Gall graduated with honors in political science in 1973, got his law degree from the University of Toledo in 1976 and landed a job with a law firm in St. Marys, Ohio.

In 1986, his wife woke up on a Sunday morning with severe abdominal pain. She was diagnosed with liver cancer and passed away five months later, leaving Gall to raise the couple’s three children, the youngest of which was less than a year old.

So Gall joined the Auglaize County Prosecutor’s Office as an assistant prosecutor, giving him a more regular work schedule. In 1994, he was elected prosecutor.

“It’s like going from playing defense to playing offense; there is a somewhat different skill set,” he said. “But having been a defense attorney made me a better prosecutor.”

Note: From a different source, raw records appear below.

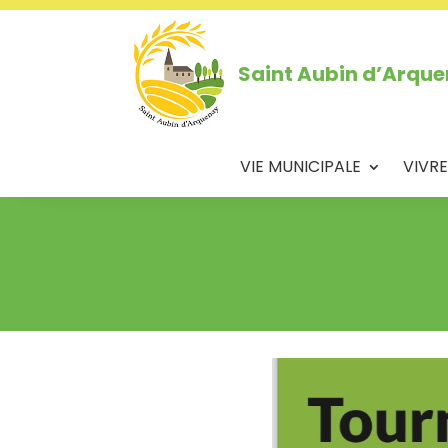
Saint Aubin d’Arqu
VIE MUNICIPALE
VIVRE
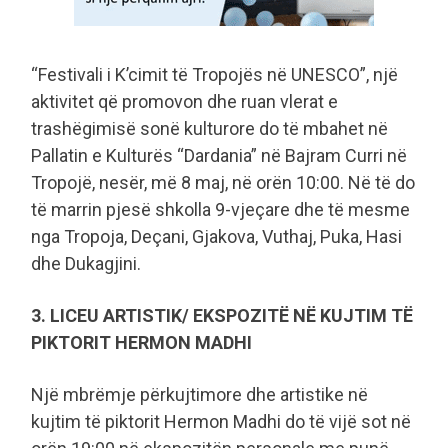
“Festivali i K’cimit të Tropojës në UNESCO”, një
aktivitet që promovon dhe ruan vlerat e
trashëgimisë sonë kulturore do të mbahet në
Pallatin e Kulturës “Dardania” në Bajram Curri në
Tropojë, nesër, më 8 maj, në orën 10:00. Në të do
të marrin pjesë shkolla 9-vjeçare dhe të mesme
nga Tropoja, Deçani, Gjakova, Vuthaj, Puka, Hasi
dhe Dukagjini.
3. LICEU ARTISTIK/ EKSPOZITË NË KUJTIM TË
PIKTORIT HERMON MADHI
Një mbrëmje përkujtimore dhe artistike në
kujtim të piktorit Hermon Madhi do të vijë sot në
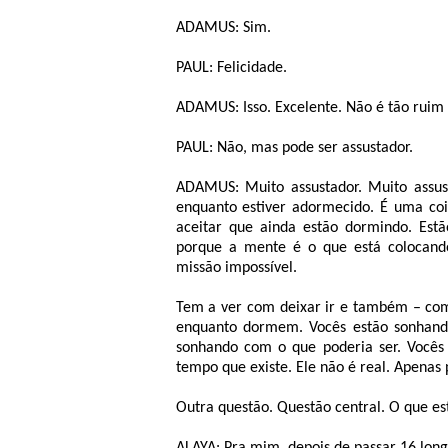
ADAMUS: Sim.
PAUL: Felicidade.
ADAMUS: Isso. Excelente. Não é tão ruim
PAUL: Não, mas pode ser assustador.
ADAMUS: Muito assustador. Muito assus
enquanto estiver adormecido. É uma coisa
aceitar que ainda estão dormindo. Est
porque a mente é o que está colocando
missão impossível.
Tem a ver com deixar ir e também – com
enquanto dormem. Vocês estão sonhando.
sonhando com o que poderia ser. Você
tempo que existe. Ele não é real. Apenas 
Outra questão. Questão central. O que e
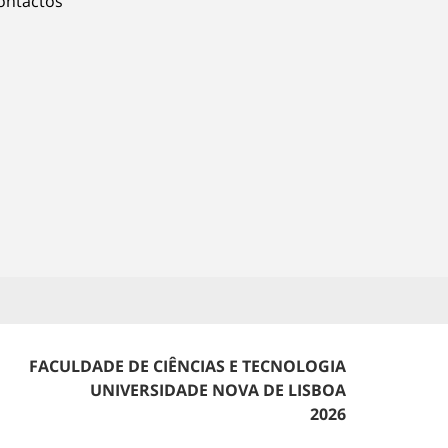
ontactos
FACULDADE DE CIÊNCIAS E TECNOLOGIA
UNIVERSIDADE NOVA DE LISBOA
2026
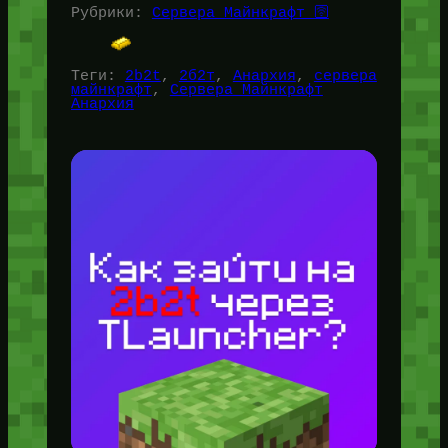
Рубрики:
Сервера Майнкрафт 🛜
Теги:
2b2t
, 
2б2т
, 
Анархия
, 
сервера
майнкрафт
, 
Сервера Майнкрафт
Анархия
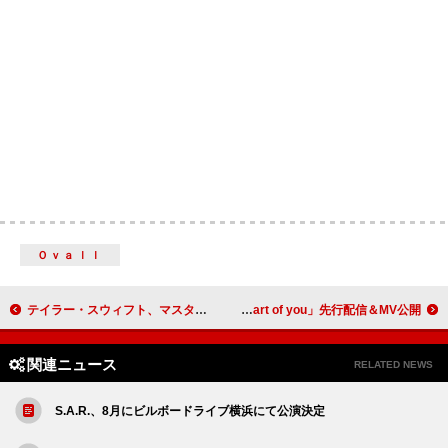
Ｏｖａｌｌ
テイラー・スウィフト、マスター音源買い戻し後に人気が上昇しているアルバムは？
PUSHIM、25周年記念EP『HOLD ON!』6/20リリース 「Part of you」先行配信＆MV公開
関連ニュース
RELATED NEWS
S.A.R.、8月にビルボードライブ横浜にて公演決定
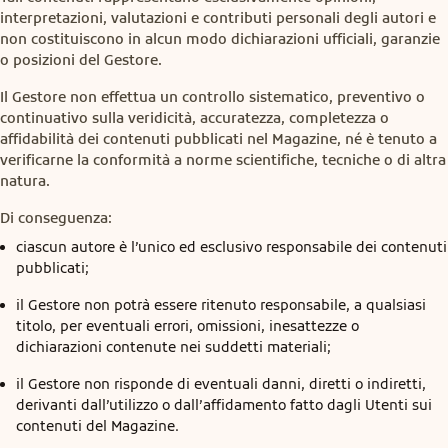
interpretazioni, valutazioni e contributi personali degli autori e
non costituiscono in alcun modo dichiarazioni ufficiali, garanzie
o posizioni del Gestore.
Il Gestore non effettua un controllo sistematico, preventivo o
continuativo sulla veridicità, accuratezza, completezza o
affidabilità dei contenuti pubblicati nel Magazine, né è tenuto a
verificarne la conformità a norme scientifiche, tecniche o di altra
natura.
Di conseguenza:
ciascun autore è l’unico ed esclusivo responsabile dei contenuti
pubblicati;
il Gestore non potrà essere ritenuto responsabile, a qualsiasi
titolo, per eventuali errori, omissioni, inesattezze o
dichiarazioni contenute nei suddetti materiali;
il Gestore non risponde di eventuali danni, diretti o indiretti,
derivanti dall’utilizzo o dall’affidamento fatto dagli Utenti sui
contenuti del Magazine.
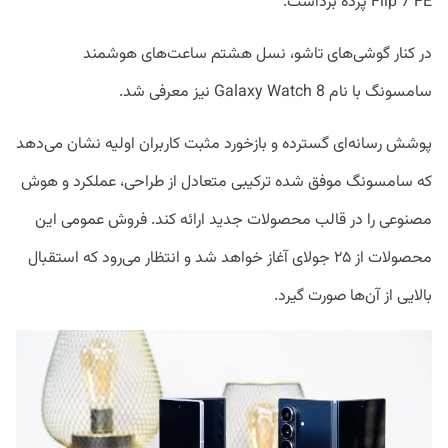
Flip 7 FE پرده برداشت.
در کنار گوشی‌های تاشو، نسل هشتم ساعت‌های هوشمند
سامسونگ با نام Galaxy Watch 8 نیز معرفی شد.
پوشش رسانه‌ای گسترده و بازخورد مثبت کاربران اولیه نشان می‌دهد
که سامسونگ موفق شده ترکیبی متعادل از طراحی، عملکرد و هوش
مصنوعی را در قالب محصولات جدید ارائه کند. فروش عمومی این
محصولات از ۲۵ جولای آغاز خواهد شد و انتظار می‌رود که استقبال
بالایی از آن‌ها صورت گیرد.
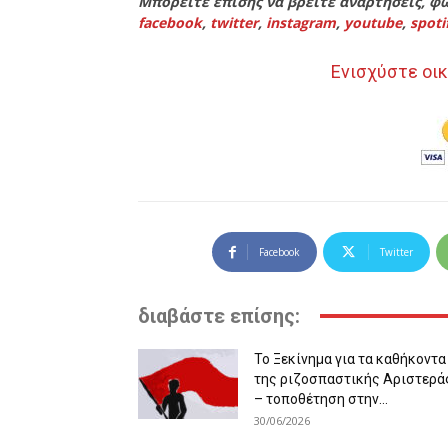
Μπορείτε επίσης να βρείτε αναρτήσεις, φω
facebook
,
twitter
,
instagram
,
youtube
,
spoti
Ενισχύστε οικ
Facebook
Twitter
διαβάστε επίσης:
Το Ξεκίνημα για τα καθήκοντα
της ριζοσπαστικής Αριστερά
– τοποθέτηση στην...
30/06/2026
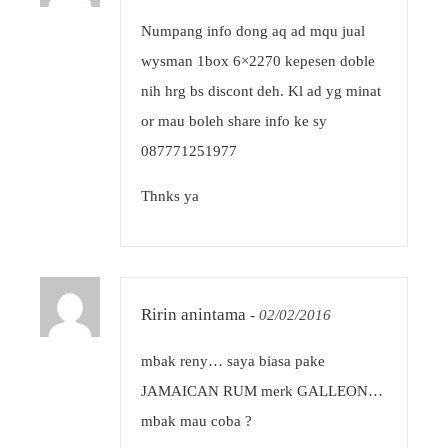
Numpang info dong aq ad mqu jual
wysman 1box 6×2270 kepesen doble
nih hrg bs discont deh. Kl ad yg minat
or mau boleh share info ke sy
087771251977
Thnks ya
Ririn anintama
-
02/02/2016
mbak reny… saya biasa pake
JAMAICAN RUM merk GALLEON…
mbak mau coba ?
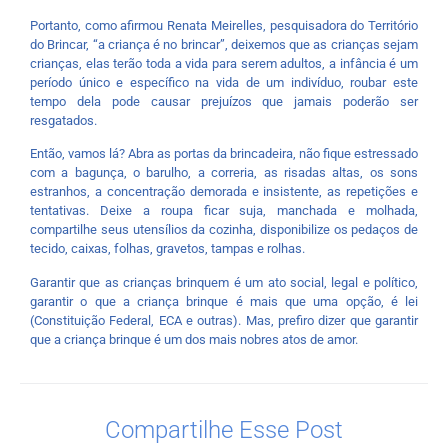
Portanto, como afirmou Renata Meirelles, pesquisadora do Território
do Brincar, “a criança é no brincar”, deixemos que as crianças sejam
crianças, elas terão toda a vida para serem adultos, a infância é um
período único e específico na vida de um indivíduo, roubar este
tempo dela pode causar prejuízos que jamais poderão ser
resgatados.
Então, vamos lá? Abra as portas da brincadeira, não fique estressado
com a bagunça, o barulho, a correria, as risadas altas, os sons
estranhos, a concentração demorada e insistente, as repetições e
tentativas. Deixe a roupa ficar suja, manchada e molhada,
compartilhe seus utensílios da cozinha, disponibilize os pedaços de
tecido, caixas, folhas, gravetos, tampas e rolhas.
Garantir que as crianças brinquem é um ato social, legal e político,
garantir o que a criança brinque é mais que uma opção, é lei
(Constituição Federal, ECA e outras). Mas, prefiro dizer que garantir
que a criança brinque é um dos mais nobres atos de amor.
Compartilhe Esse Post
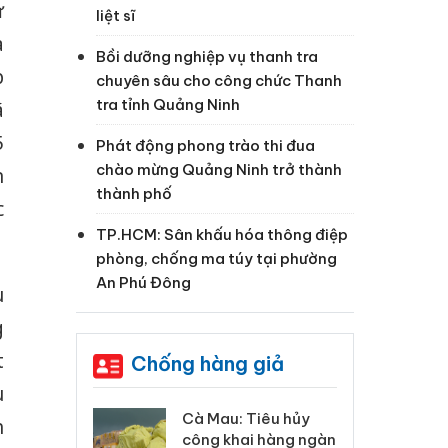
ứ
liệt sĩ
a
Bồi dưỡng nghiệp vụ thanh tra
p
chuyên sâu cho công chức Thanh
tra tỉnh Quảng Ninh
ã
5
Phát động phong trào thi đua
chào mừng Quảng Ninh trở thành
n
thành phố
c
TP.HCM: Sân khấu hóa thông điệp
phòng, chống ma túy tại phường
An Phú Đông
u
g
t
Chống hàng giả
u
 Tiêu hủy
Khẩn trương xác
Cà
h
ai hàng ngàn
minh, xử lý sản phẩm
cô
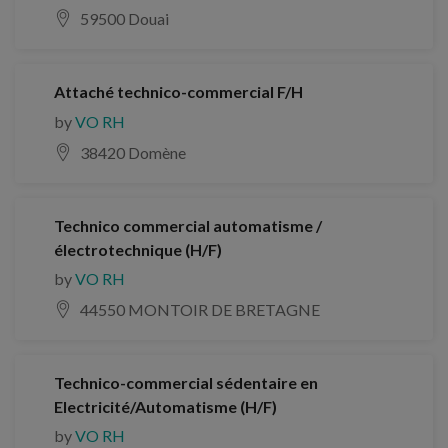
59500 Douai
Attaché technico-commercial F/H
by
VO RH
38420 Domène
Technico commercial automatisme /
électrotechnique (H/F)
by
VO RH
44550 MONTOIR DE BRETAGNE
Technico-commercial sédentaire en
Electricité/Automatisme (H/F)
by
VO RH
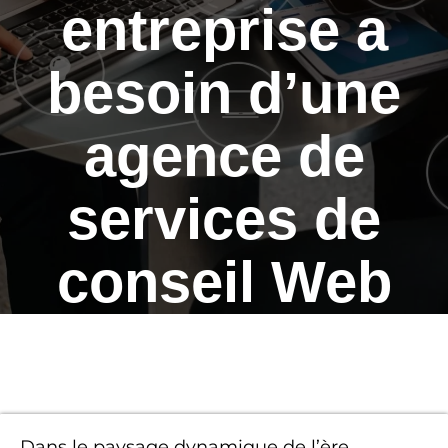
entreprise a
besoin d’une
agence de
services de
conseil Web
Dans le paysage dynamique de l’ère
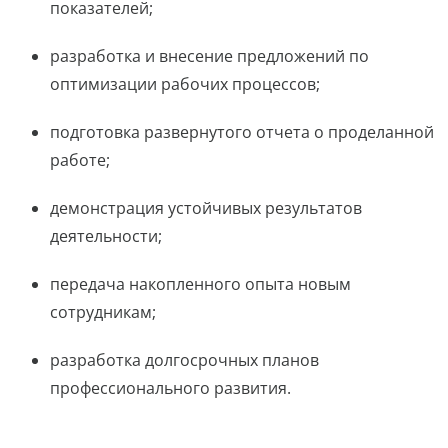
показателей;
разработка и внесение предложений по
оптимизации рабочих процессов;
подготовка развернутого отчета о проделанной
работе;
демонстрация устойчивых результатов
деятельности;
передача накопленного опыта новым
сотрудникам;
разработка долгосрочных планов
профессионального развития.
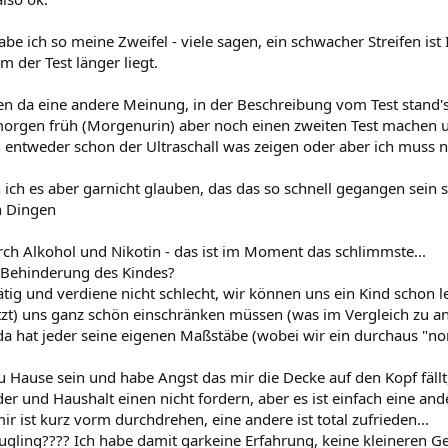
abe ich so meine Zweifel - viele sagen, ein schwacher Streifen is
der Test länger liegt.
en da eine andere Meinung, in der Beschreibung vom Test stand's n
 morgen früh (Morgenurin) aber noch einen zweiten Test mache
 entweder schon der Ultraschall was zeigen oder aber ich muss n
 ich es aber garnicht glauben, das das so schnell gegangen sein s
n Dingen
rch Alkohol und Nikotin - das ist im Moment das schlimmste...
 - Behinderung des Kindes?
tätig und verdiene nicht schlecht, wir können uns ein Kind schon 
etzt) uns ganz schön einschränken müssen (was im Vergleich zu 
r da hat jeder seine eigenen Maßstäbe (wobei wir ein durchaus "n
u Hause sein und habe Angst das mir die Decke auf den Kopf fällt,
er und Haushalt einen nicht fordern, aber es ist einfach eine and
r ist kurz vorm durchdrehen, eine andere ist total zufrieden...
Säugling???? Ich habe damit garkeine Erfahrung, keine kleineren G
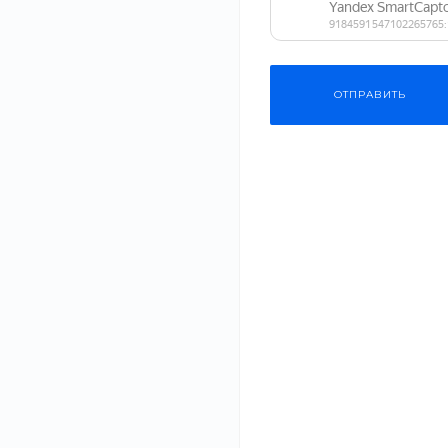
ПРИМЕНИТЬ
ОТПРАВИТЬ
СБРОСИТЬ ФИЛЬТР
Одежда
Основные п
комнатных 
Косметика
#Гаджеты
20 июл 2020
Бытовая техника
Неправильный п
причина пробле
Мебель
растениями....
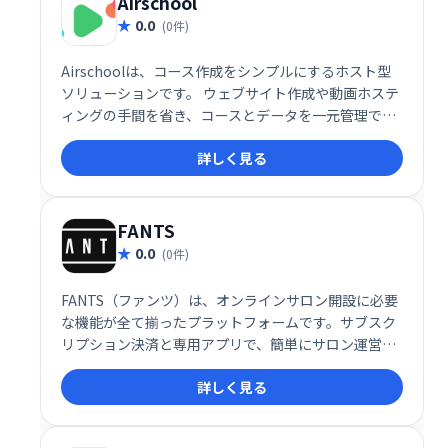
Airschool
0.0
(0件)
Airschoolは、コース作成をシンプルにするホスト型
ソリューションです。 ウェブサイト作成や動画ホステ
ィングの手間を省き、コースとデータを一元管理でき
ます。 洗練された公開プロファイルで、学習者へ効果
詳しく見る
的にコースを提供可能です。 複雑な設定不要で、すぐ
にコース公開を始められます。
FANTS
0.0
(0件)
FANTS（ファンツ）は、オンラインサロン開設に必要
な機能が全て揃ったプラットフォームです。サブスク
リプション決済と専用アプリで、簡単にサロン運営を
始められます。会員管理やコミュニケーション機能も
詳しく見る
充実しており、スムーズな運営をサポートします。手
軽にオンラインサロンを始めたい方におすすめです。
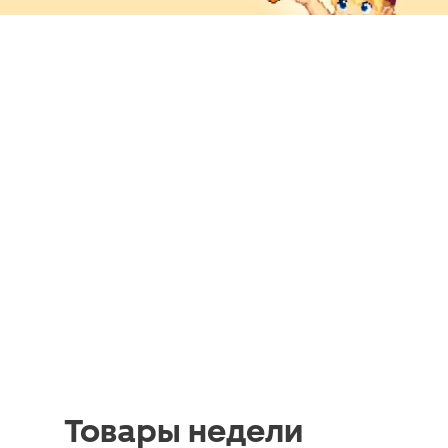
Товары недели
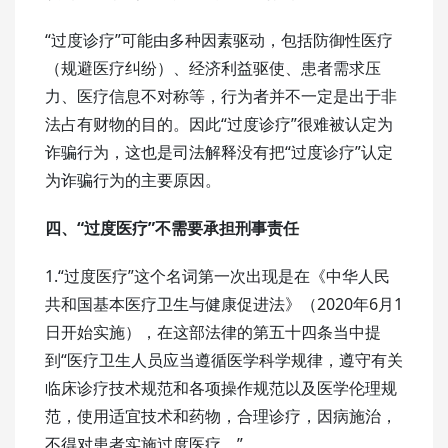
“过度诊疗”可能由多种因素驱动，包括防御性医疗
（规避医疗纠纷）、经济利益驱使、患者需求压
力、医疗信息不对称等，行为者并不一定是出于非
法占有财物的目的。因此“过度诊疗”很难被认定为
诈骗行为，这也是司法解释没有把“过度诊疗”认定
为诈骗行为的主要原因。
四、“过度医疗”不需要承担刑事责任
1.“过度医疗”这个名词第一次出现是在《中华人民
共和国基本医疗卫生与健康促进法》（2020年6月1
日开始实施），在这部法律的第五十四条当中提
到“医疗卫生人员应当遵循医学科学规律，遵守有关
临床诊疗技术规范和各项操作规范以及医学伦理规
范，使用适宜技术和药物，合理诊疗，因病施治，
不得对患者实施过度医疗。”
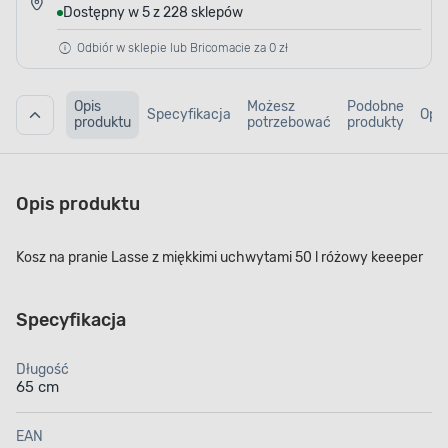
Dostępny w 5 z 228 sklepów
Odbiór w sklepie lub Bricomacie za 0 zł
Opis
Możesz
Podobne
Specyfikacja
Opin
produktu
potrzebować
produkty
Opis produktu
Kosz na pranie Lasse z miękkimi uchwytami 50 l różowy keeeper
Specyfikacja
Długość
65 cm
EAN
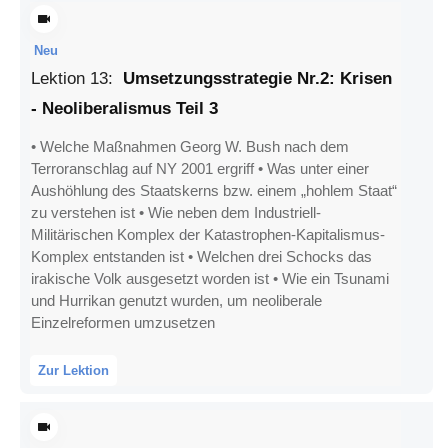
Neu
Lektion
13
:
Umsetzungsstrategie Nr.2: Krisen
- Neoliberalismus Teil 3
• Welche Maßnahmen Georg W. Bush nach dem
Terroranschlag auf NY 2001 ergriff • Was unter einer
Aushöhlung des Staatskerns bzw. einem „hohlem Staat“
zu verstehen ist • Wie neben dem Industriell-
Militärischen Komplex der Katastrophen-Kapitalismus-
Komplex entstanden ist • Welchen drei Schocks das
irakische Volk ausgesetzt worden ist • Wie ein Tsunami
und Hurrikan genutzt wurden, um neoliberale
Einzelreformen umzusetzen
Zur Lektion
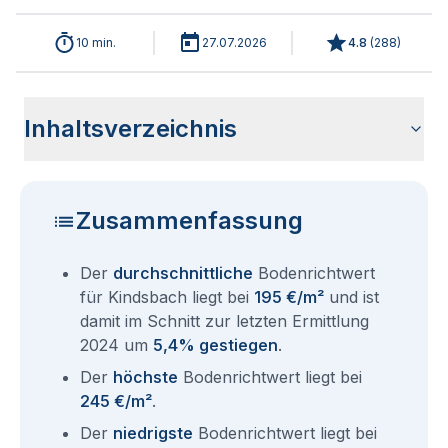
10 min.
27.07.2026
4.8
(
288
)
Inhaltsverzeichnis
Wie haben sich die Bodenrichtwerte in 2026 für Kindsbach
Historische Entwicklung der Bodenrichtwerte für Kindsbach
Bodenrichtwerte benachbarter Städte
Sind die Grundstückspreise in Kindsbach mit den aktuellen
Wie erhalte ich den Bodenrichtwert für mein Grundstück in
Fragen und Antworten rund um Bodenrichtwerte Kindsbach
entwickelt?
(2001-2026)
Bodenrichtwerten gleichzusetzen?
Kindsbach?
Zusammenfassung
Der
durchschnittliche
Bodenrichtwert
für Kindsbach liegt bei
195 €/m²
und ist
damit im Schnitt zur letzten Ermittlung
2024 um
5,4% gestiegen
.
Der
höchste
Bodenrichtwert liegt bei
245 €/m²
.
Der
niedrigste
Bodenrichtwert liegt bei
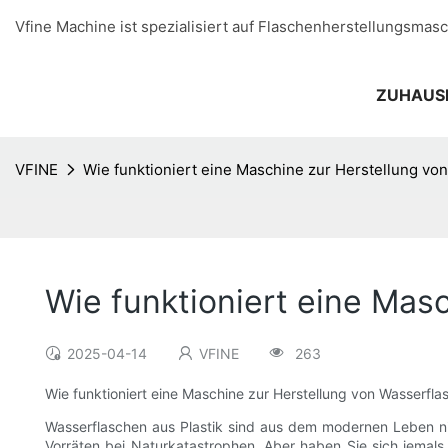
Vfine Machine ist spezialisiert auf Flaschenherstellungsmasc
ZUHAUS
VFINE
Wie funktioniert eine Maschine zur Herstellung vo
Wie funktioniert eine Mas
2025-04-14
VFINE
263
Wie funktioniert eine Maschine zur Herstellung von Wasserfla
Wasserflaschen aus Plastik sind aus dem modernen Leben n
Vorräten bei Naturkatastrophen. Aber haben Sie sich jemals 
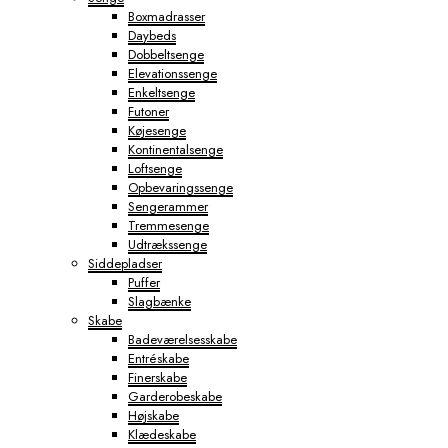
Boxmadrasser
Daybeds
Dobbeltsenge
Elevationssenge
Enkeltsenge
Futoner
Køjesenge
Kontinentalsenge
Loftsenge
Opbevaringssenge
Sengerammer
Tremmesenge
Udtrækssenge
Siddepladser
Puffer
Slagbænke
Skabe
Badeværelsesskabe
Entréskabe
Finerskabe
Garderobeskabe
Højskabe
Klædeskabe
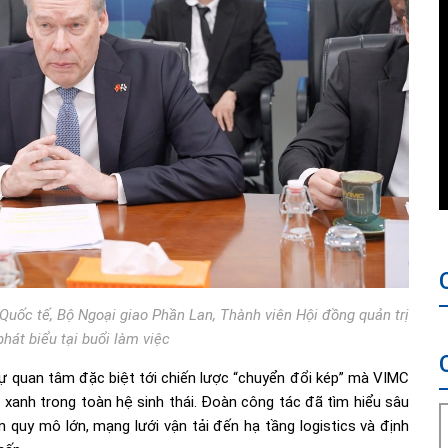
Quốc tế, Bộ Ngoại giao Phần Lan, Thành viên Hội đồng quản trị
́t biểu tại buổi làm việc
sự quan tâm đặc biệt tới chiến lược “chuyển đổi kép” mà VIMC
 xanh trong toàn hệ sinh thái. Đoàn công tác đã tìm hiểu sâu
 quy mô lớn, mạng lưới vận tải đến hạ tầng logistics và định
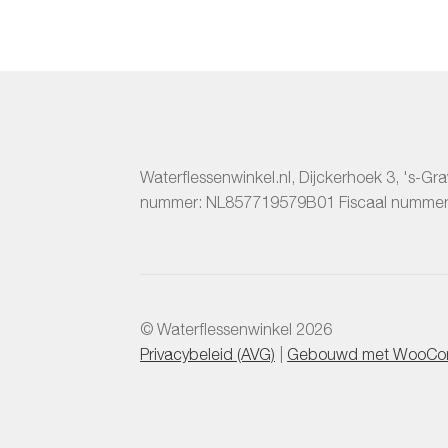
Waterflessenwinkel.nl
,
Dijckerhoek 3
,
's-Gr
nummer:
NL857719579B01
Fiscaal numme
© Waterflessenwinkel 2026
Privacybeleid (AVG)
Gebouwd met WooCo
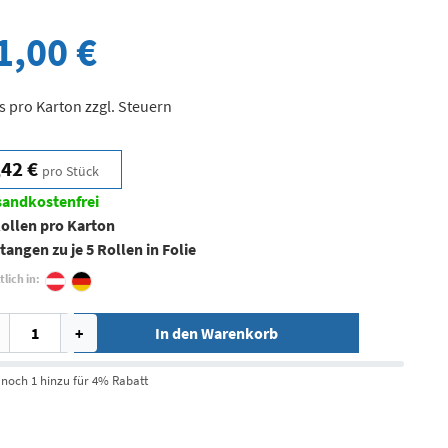
1,00 €
s pro Karton zzgl. Steuern
,42 €
pro Stück
sandkostenfrei
Rollen pro Karton
tangen zu je 5 Rollen in Folie
tlich in:
+
In den Warenkorb
 noch 1 hinzu für 4% Rabatt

In 1997, Gall remarried, moved to Dayton and was hired by the Greene County Prosecutor’s Office as an assistant prosecutor. He retired in 2013.

“It’s been interesting,” he said. “I’ve gone down roads I never expected to go down, but I look back and don’t think I regret anything. So much of life is not the product of great planning, but is the product of moments that change your life.”